Reporter: Sugeng Adji Soenarso | Editor: Handoyo .
KONTAN.CO.ID - JAKARTA. Harga minyak diprediksi akan melemah hingga akhir tahun 2024, dengan perlambatan ekonomi di China menjadi faktor utama penyebabnya.
Berdasarkan data Trading Economics pada Kamis (25/7) pukul 13.01 WIB, harga minyak WTI berada di angka US$ 76,99 per barel, turun 5,27% dalam sepekan. Sementara itu, minyak Brent tercatat di US$ 81,07 per barel, merosot 4,7% dalam sepekan.
Analis Finex Bisnis Solusi Future, Brahmantya Himawan, menjelaskan bahwa pelemahan harga ini disebabkan oleh lemahnya permintaan dari China, yang merupakan importir minyak terbesar kedua di dunia. Selain itu, kondisi ini juga didorong oleh adanya gencatan senjata yang dapat memberikan stabilitas pada harga minyak di masa depan.
Menurut data pemerintah China, permintaan minyak tahun ini diprediksi akan lebih rendah dibandingkan tahun 2023. Hal ini disebabkan oleh permintaan bahan bakar yang lebih rendah untuk industri serta pertumbuhan ekonomi yang melambat.
Baca Juga: Harga Minyak Jatuh, Imbas Kekhawatiran Lemahnya permintaan China
"Jika permintaan yang kurang bergairah dan potensi gencatan senjata terjadi, maka harga minyak akan kembali menuju support pada kisaran US$ 73 - US$ 72 per barel," ujar Brahmantya kepada Kontan.co.id, Kamis (25/7).
Brahmantya menambahkan bahwa prospek harga minyak sangat bergantung pada permintaan. Jika tidak ada perkembangan signifikan dari Amerika Serikat (AS) dan China, harga minyak berpotensi turun atau stabil hingga akhir tahun ini.
"Minyak WTI berpotensi berada di kisaran US$ 70 - US$ 72 per barel," tambahnya.
Pengamat Komoditas dan Mata Uang, Lukman Leong, juga berpendapat serupa, menyatakan bahwa tren harga minyak akan melandai. Menurutnya, permintaan dan pasokan akan melandai pada kuartal IV 2024 dan akan terjadi surplus pada tahun 2025.

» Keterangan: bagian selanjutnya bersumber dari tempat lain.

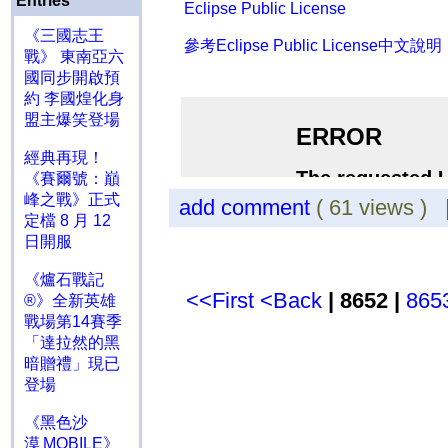
Entries
Eclipse Public License
《三國志王
參考Eclipse Public License中文說明
戰》 東南亞六
國同步開啟預
約 李國煌化身
盟主爆笑登場
經典再現！
《賽爾號：巔
峰之戰》正式
add comment
( 61 views )
定檔 8 月 12
日開服
《爐石戰記
<<First
<Back
| 8652 |
865
®》全新英雄
戰場第14賽季
「達拉然的黑
暗贈禮」現已
登場
《黑色沙
漠 MOBILE》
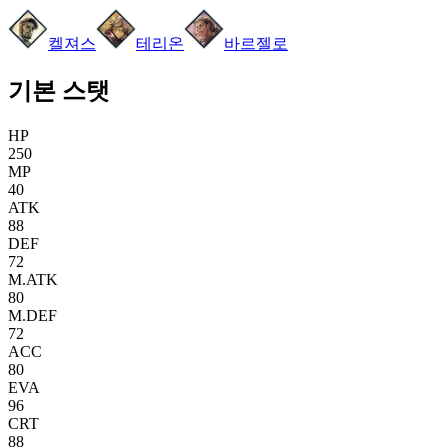
켈져스
테리온
바르젤로
기본 스탯
HP
250
MP
40
ATK
88
DEF
72
M.ATK
80
M.DEF
72
ACC
80
EVA
96
CRT
88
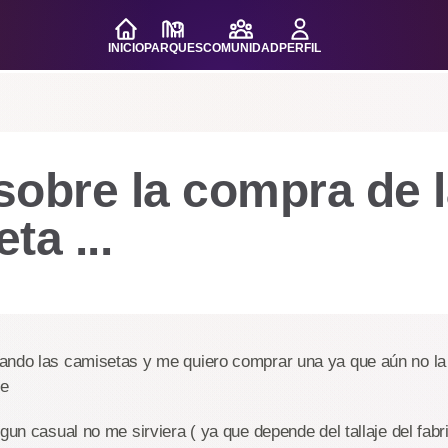
INICIO
PARQUES
COMUNIDAD
PERFIL
sobre la compra de 
ta ...
ando las camisetas y me quiero comprar una ya que aún no la 
re
lgun casual no me sirviera ( ya que depende del tallaje del fab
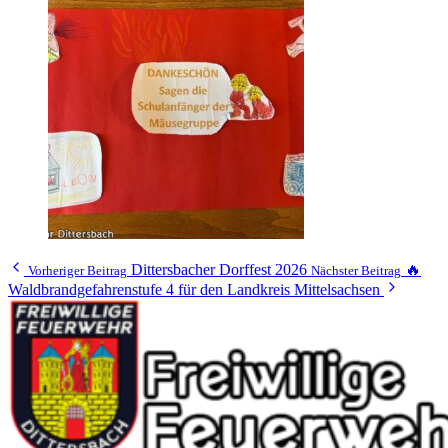
Dittersbacher Dorffest 2026
🔥
Vorheriger Beitrag
Nächster Beitrag
Waldbrandgefahrenstufe 4 für den Landkreis Mittelsachsen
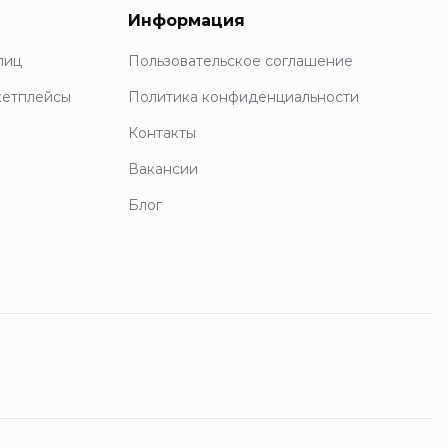
Информация
лиц
Пользовательское соглашение
кетплейсы
Политика конфиденциальности
Контакты
Вакансии
Блог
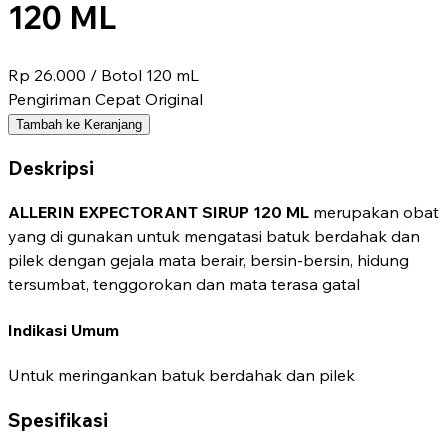
120 ML
Rp 26.000
/ Botol 120 mL
Pengiriman Cepat
Original
Tambah ke Keranjang
Deskripsi
ALLERIN EXPECTORANT SIRUP 120 ML
merupakan obat
yang di gunakan untuk mengatasi batuk berdahak dan
pilek dengan gejala mata berair, bersin-bersin, hidung
tersumbat, tenggorokan dan mata terasa gatal
Indikasi Umum
Untuk meringankan batuk berdahak dan pilek
Spesifikasi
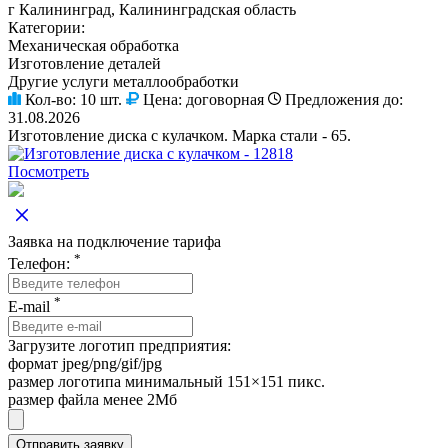
г Калининград, Калининградская область
Категории:
Механическая обработка
Изготовление деталей
Другие услуги металлообработки
Кол-во:
10 шт.
Цена:
договорная
Предложения до:
31.08.2026
Изготовление диска с кулачком. Марка стали - 65.
Посмотреть
Заявка на подключение тарифа
*
Телефон:
*
E-mail
Загрузите логотип предприятия:
формат jpeg/png/gif/jpg
размер логотипа минимальный 151×151 пикс.
размер файла менее 2Мб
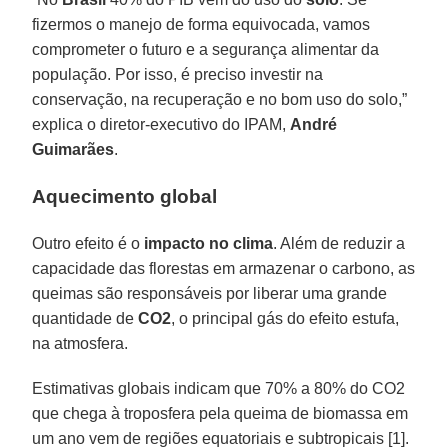
fizermos o manejo de forma equivocada, vamos
comprometer o futuro e a segurança alimentar da
população. Por isso, é preciso investir na
conservação, na recuperação e no bom uso do solo,”
explica o diretor-executivo do IPAM,
André
Guimarães
.
Aquecimento global
Outro efeito é o
impacto no clima
. Além de reduzir a
capacidade das florestas em armazenar o carbono, as
queimas são responsáveis por liberar uma grande
quantidade de
CO2
, o principal gás do efeito estufa,
na atmosfera.
Estimativas globais indicam que 70% a 80% do CO2
que chega à troposfera pela queima de biomassa em
um ano vem de regiões equatoriais e subtropicais [1].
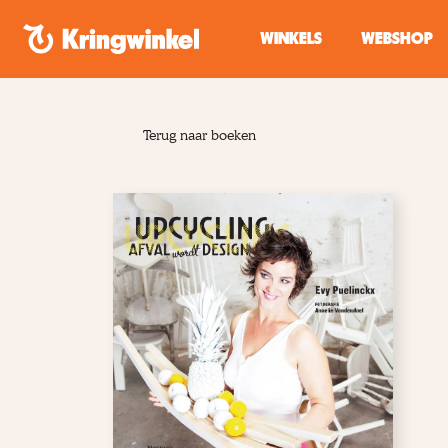
Spring naar inhoud
WINKELS
WEBSHOP
Terug naar boeken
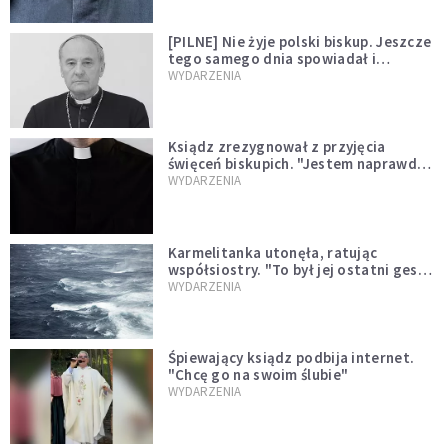
[PILNE] Nie żyje polski biskup. Jeszcze
tego samego dnia spowiadał i
sprawował Mszę świętą
WYDARZENIA
Ksiądz zrezygnował z przyjęcia
święceń biskupich. "Jestem naprawdę
niegodny"
WYDARZENIA
Karmelitanka utonęła, ratując
współsiostry. "To był jej ostatni gest
miłości"
WYDARZENIA
Śpiewający ksiądz podbija internet.
"Chcę go na swoim ślubie"
WYDARZENIA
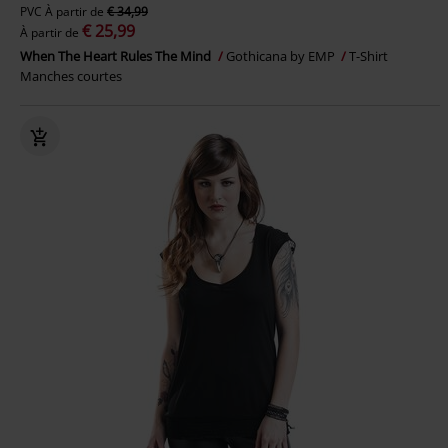
PVC
À partir de
€ 34,99
€ 25,99
À partir de
When The Heart Rules The Mind
Gothicana by EMP
T-Shirt
Manches courtes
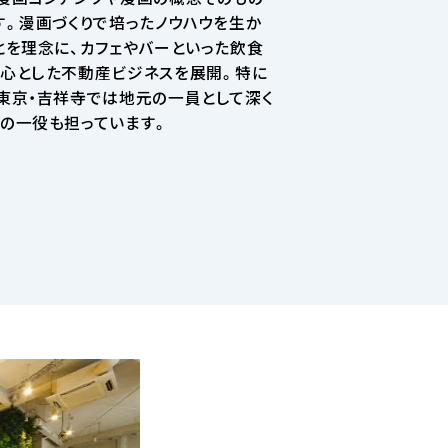
す。漫画づくりで培ったノウハウを生か
とを理念に、カフェやバーといった飲食
心とした不動産ビジネスを展開。特に
東京・吉祥寺では地元の一員として深く
の一役も担っています。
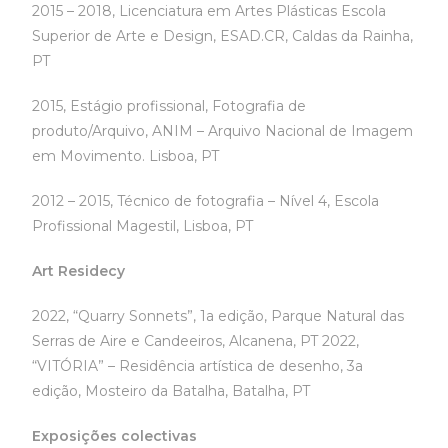
2015 – 2018, Licenciatura em Artes Plásticas Escola
Superior de Arte e Design, ESAD.CR, Caldas da Rainha,
PT
2015, Estágio profissional, Fotografia de
produto/Arquivo, ANIM – Arquivo Nacional de Imagem
em Movimento. Lisboa, PT
2012 – 2015, Técnico de fotografia – Nível 4, Escola
Profissional Magestil, Lisboa, PT
Art Residecy
2022, “Quarry Sonnets”, 1a edição, Parque Natural das
Serras de Aire e Candeeiros, Alcanena, PT 2022,
“VITÓRIA” – Residência artística de desenho, 3a
edição, Mosteiro da Batalha, Batalha, PT
Exposições colectivas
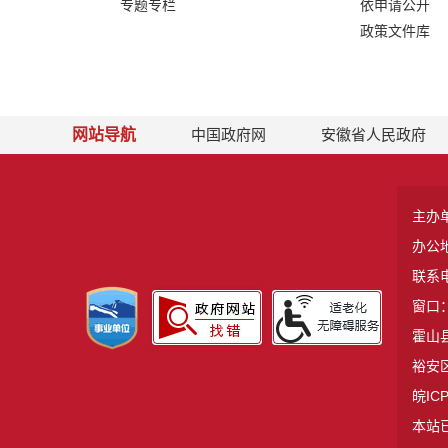
专题专栏
依申请公开
政策文件库
网站导航
中国政府网
安徽省人民政府
主办
办公
联系电
窗口：
霍山县
裕安区
皖ICP
本站已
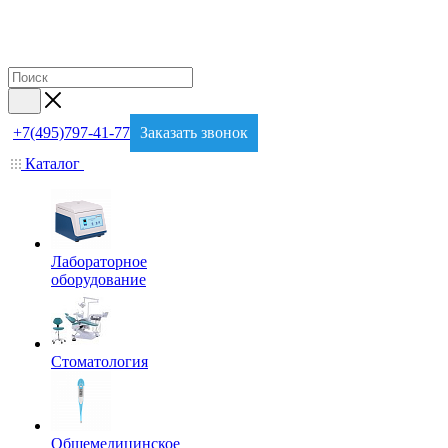
+7(495)797-41-77
Заказать звонок
Каталог
Лабораторное
оборудование
Стоматология
Общемедицинское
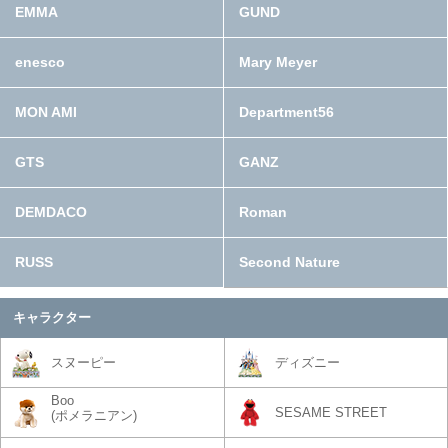
EMMA
GUND
enesco
Mary Meyer
MON AMI
Department56
GTS
GANZ
DEMDACO
Roman
RUSS
Second Nature
キャラクター
スヌーピー
ディズニー
Boo
SESAME STREET
(ポメラニアン)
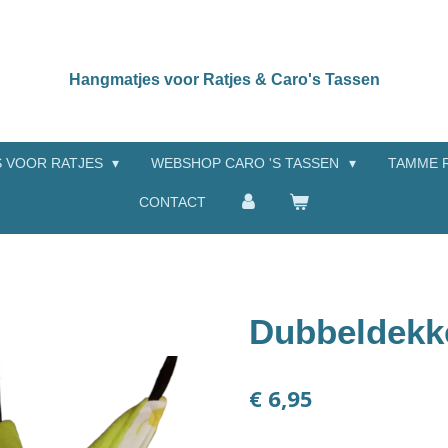
Hangmatjes voor Ratjes & Caro's Tassen
 VOOR RATJES
WEBSHOP CARO 'S TASSEN
TAMME 
CONTACT
Dubbeldekk
€ 6,95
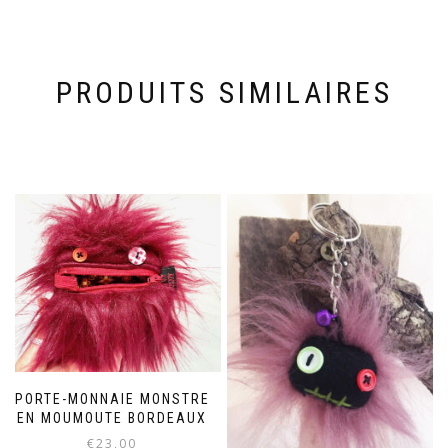
PRODUITS SIMILAIRES
PORTE-MONNAIE MONSTRE
EN MOUMOUTE BORDEAUX
€
23,00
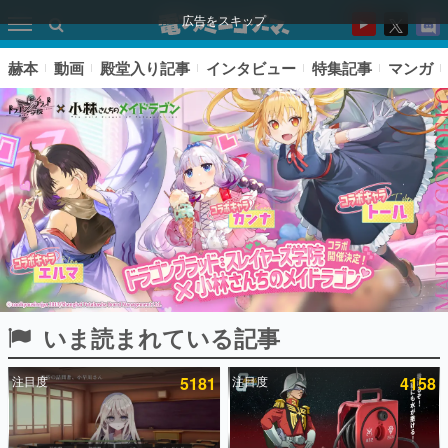
広告をスキップ
赫本
動画
殿堂入り記事
インタビュー
特集記事
マンガ
いま読まれている記事
ピックアップ
注目度
5181
注目度
4158
電ファミのいま読まれている記事ランキング
アプリセール情報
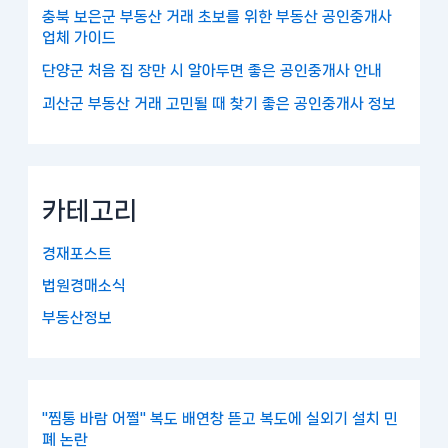
충북 보은군 부동산 거래 초보를 위한 부동산 공인중개사
업체 가이드
단양군 처음 집 장만 시 알아두면 좋은 공인중개사 안내
괴산군 부동산 거래 고민될 때 찾기 좋은 공인중개사 정보
카테고리
경재포스트
법원경매소식
부동산정보
"찜통 바람 어쩔" 복도 배연창 뜯고 복도에 실외기 설치 민
폐 논란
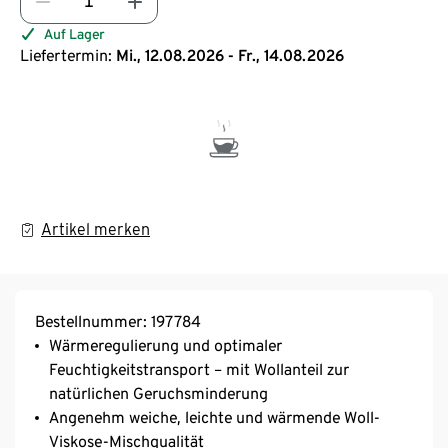
Auf Lager
Liefertermin:
Mi., 12.08.2026 - Fr., 14.08.2026
Artikel merken
Bestellnummer: 197784
Wärmeregulierung und optimaler
Feuchtigkeitstransport – mit Wollanteil zur
natürlichen Geruchsminderung
Angenehm weiche, leichte und wärmende Woll-
Viskose-Mischqualität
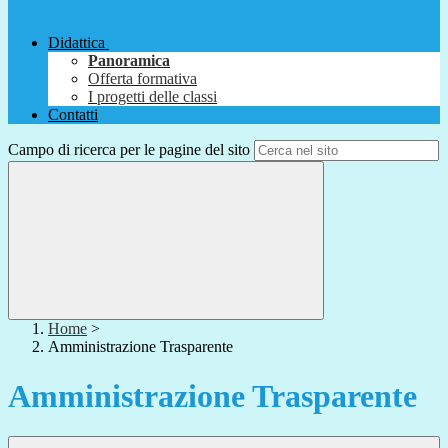
Didattica
Panoramica
Offerta formativa
I progetti delle classi
Contatti
Campo di ricerca per le pagine del sito
Home
>
Amministrazione Trasparente
Amministrazione Trasparente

Baca Juga: Harga Minyak Terkoreksi Tipis Pada Kamis (25/7) Pagi
Ia menilai harga minyak saat ini sulit untuk rebound karena investor juga mengkhawatirkan perkembangan situasi politik di AS. Kedua kandidat Presiden AS diperkirakan akan "all out" menggunakan taktik perang dagang dengan China.
"Terutama apabila Trump menang, maka dikhawatirkan tensi dagang dengan China akan lebih berat," jelas Lukman.
Oleh sebab itu, Lukman berpendapat harga minyak sulit untuk kembali ke US$ 80 per barel. Namun, potensi itu masih ada jika OPEC+ kembali memangkas produksi. Jika tidak, ia memperkirakan harga minyak akan berkisar di US$ 70 per barel pada akhir tahun ini.